Insertion type electromagnetic flowmeters may be built and such a meter is illustrated schematically in FIGS. 3A and 3B. The relationship between the magnetic field, induced voltage and fluid velocity must respect Faraday's law as illustrated schematically in FIG. 3A. A plan view, FIG. 3B, is illustrated schematically and its symmetry ensures a similar response to a fluid flowing in either direction.

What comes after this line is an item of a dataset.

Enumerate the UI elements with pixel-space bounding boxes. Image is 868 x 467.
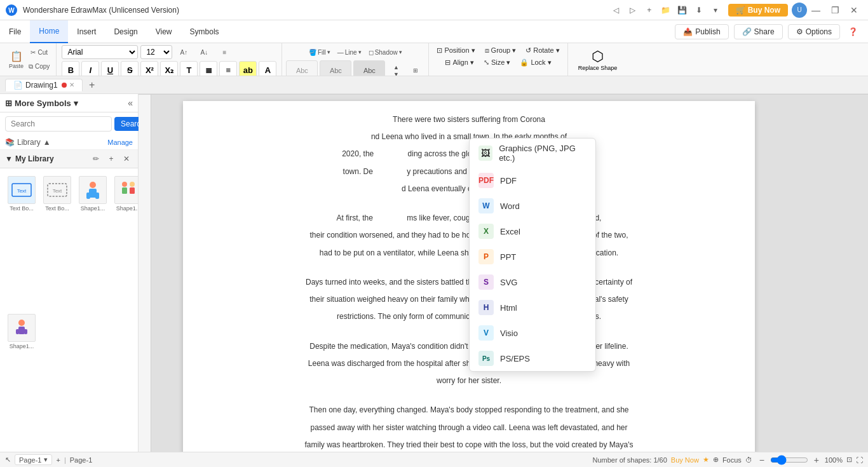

Use in insulating fluids is feasible but design challenges are much greater due to the high source impedance, triboelectric (‘static charge’) voltage noise and a mean impedance linked gain function (therefore mixing-law dependent). The equation then becomes:E=G(K×V)where G is a function of the mean mixture dielectric constant. Meters such as this have been considered for application to surface flow measurements, for example U.S. Pat. No. 4,920,795 to Dowell Schlumberger discusses an electromagnetic flowmeter for conductive or dielectric fluids and its applications in oilfields in particular, but the product did not develop due to technology limits then present. General magmeter designs may use capacitive electrodes which permit function with insulating deposits (e.g. an oil film) but would usually need a modulated magnetic field and therefore require an electromagnet to generate the B-field which could impose strength limitations due to coil design/size and current limitations.
From the above it is evident that there is a need in the art for improvement in monitoring oilfield fluid diversion systems and methods.